In some situations, LidoIV doses may need to be modified. With commonly recommended doses, lidocain’s therapeutic index remains very high and plasma concentrations stay largely below the cardiotoxic and neurotoxic threshold levels (15). For renal colic, the recommended dose of LidoIV is 1.5 mg/kg (maximum 200 mg/dose) administered over 20-30 minutes (17,23,25). For patients being admitted, repeat dosing or an infusion may be used to maintain a steady-state plasma concentration: 1.5 mg/kg IV bolus, then 50 μg/kg/min (3.0 mg/kg) IV infusion for one hour, then 25 μg/kg/min (1.5 mg/kg) IV infusion for the second hour (h), then 12 μg/kg/min (0.7 mg/kg) IV infusion for the next 22 h, and finally 10 μg/kg/min (0.6 mg/kg) IV infusion from 24 to 48 h (15). Without a loading dose, it takes >60 min for LidoIV to achieve a therapeutic steady-state plasma concentration (15). Although continuous lidocaine infusion might theoretically lead to toxicity over time, blood concentrations reported in clinical studies have remained below toxic levels ( 5 µg/ml), except for cardiac surgery trials in which higher doses were used for longer durations (15).

As hepatic blood flow appears to be a limiting factor for lidocaine metabolism (13), the reduction in hepatic blood flow in patients with congestive heart failure may prolong the elimination half-life (T1/2) (44). No dose adjustment is necessary in patients with moderate liver cirrhosis; however, the dose should be decreased by 50% in patients with severe cirrhosis (Child score C) (45). Additionally, first- and second-degree heart blocks could be exacerbated and progress to a higher degree block with lidocaine administration, and both cardiovascular instability and concomitant use of alpha-agonists or beta-blockers are relative contraindications (46). Moreover, lidocaine clearance is linearly altered with kidney impairment, thus the elimination T1/2 of lidocaine and GX (but not MEGX) is doubled in case of severe renal insufficiency (47).

Volume of distribution is also an important factor when considering LidoIV dose and metabolism.
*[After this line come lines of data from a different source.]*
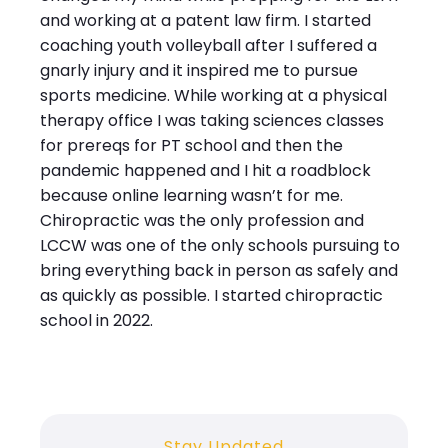
and working at a patent law firm. I started
coaching youth volleyball after I suffered a
gnarly injury and it inspired me to pursue
sports medicine. While working at a physical
therapy office I was taking sciences classes
for prereqs for PT school and then the
pandemic happened and I hit a roadblock
because online learning wasn’t for me.
Chiropractic was the only profession and
LCCW was one of the only schools pursuing to
bring everything back in person as safely and
as quickly as possible. I started chiropractic
school in 2022.
Stay Updated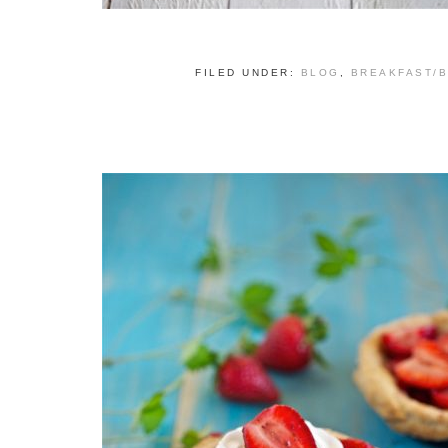
FILED UNDER:
BLOG
,
BREAKFAST/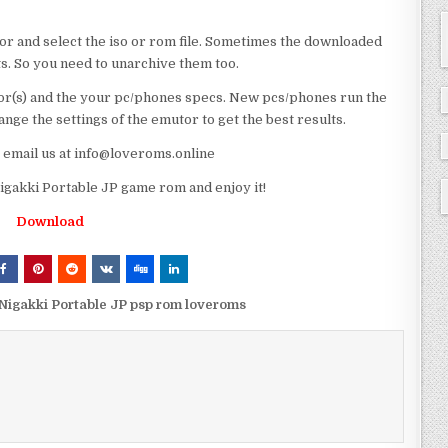
or and select the iso or rom file. Sometimes the downloaded
ts. So you need to unarchive them too.
r(s) and the your pc/phones specs. New pcs/phones run the
ge the settings of the emutor to get the best results.
e email us at info@loveroms.online
akki Portable JP game rom and enjoy it!
Download
igakki Portable JP psp rom loveroms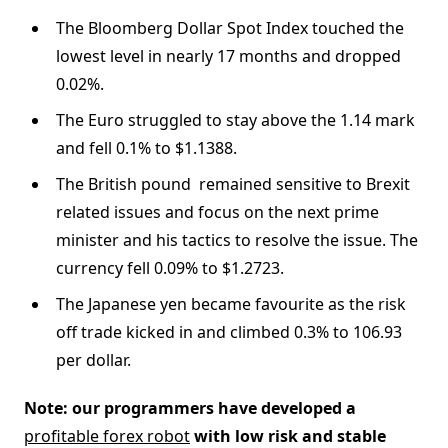
The Bloomberg Dollar Spot Index touched the
lowest level in nearly 17 months and dropped
0.02%.
The Euro struggled to stay above the 1.14 mark
and fell 0.1% to $1.1388.
The British pound remained sensitive to Brexit
related issues and focus on the next prime
minister and his tactics to resolve the issue. The
currency fell 0.09% to $1.2723.
The Japanese yen became favourite as the risk
off trade kicked in and climbed 0.3% to 106.93
per dollar.
Note: our programmers have developed a
profitable forex robot
with low risk and stable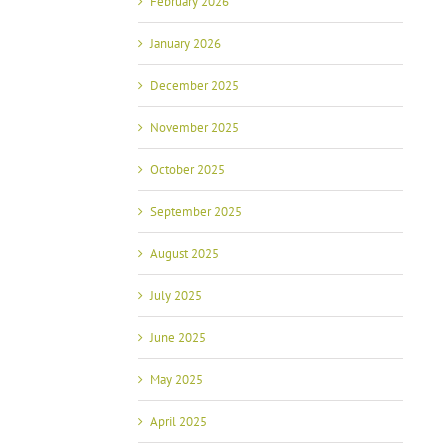
February 2026
January 2026
December 2025
November 2025
October 2025
September 2025
August 2025
July 2025
June 2025
May 2025
April 2025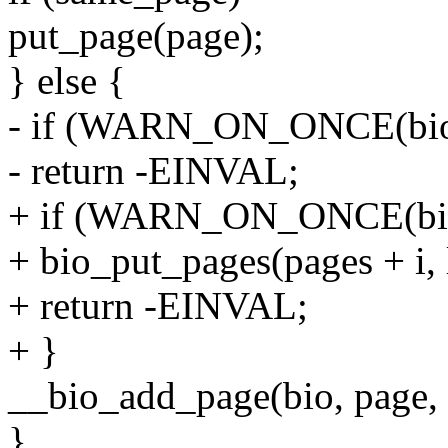
put_page(page);
} else {
- if (WARN_ON_ONCE(bio_f
- return -EINVAL;
+ if (WARN_ON_ONCE(bio_f
+ bio_put_pages(pages + i, le
+ return -EINVAL;
+ }
__bio_add_page(bio, page, l
}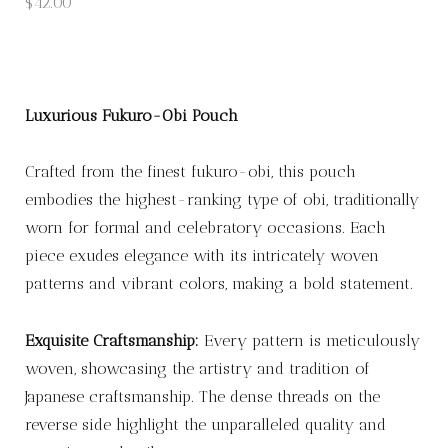
$
42.00
Luxurious Fukuro-Obi Pouch
Crafted from the finest fukuro-obi, this pouch
embodies the highest-ranking type of obi, traditionally
worn for formal and celebratory occasions. Each
piece exudes elegance with its intricately woven
patterns and vibrant colors, making a bold statement.
Exquisite Craftsmanship:
Every pattern is meticulously
woven, showcasing the artistry and tradition of
Japanese craftsmanship. The dense threads on the
reverse side highlight the unparalleled quality and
Elderly patients have an increase in apparent volume of distribution, and consequently a significantly longer elimination T1/2 compared to younger patients (2.7 vs. 1.6 h) (48). For elderly patients, the initial loading dose should be the same, but any continuous infusion rate should be decreased by approximately 35% (15). The increased volume of distribution similarly accounts for the prolonged clearance seen in obese patients compared to non-obese patients (48). For obese patients, the bolus or loading dose should be calculated based on the patient’s total body weight, but the continuous infusion rate should be based on the ideal body weight (15). Lastly, lidocaine crosses the placenta and the blood–brain barriers via simple passive diffusion, and is excreted in breast milk (15). Thus, the clearance rate should be taken into consideration for breastfeeding mothers to avoid toxicity in the breast-fed infant (15).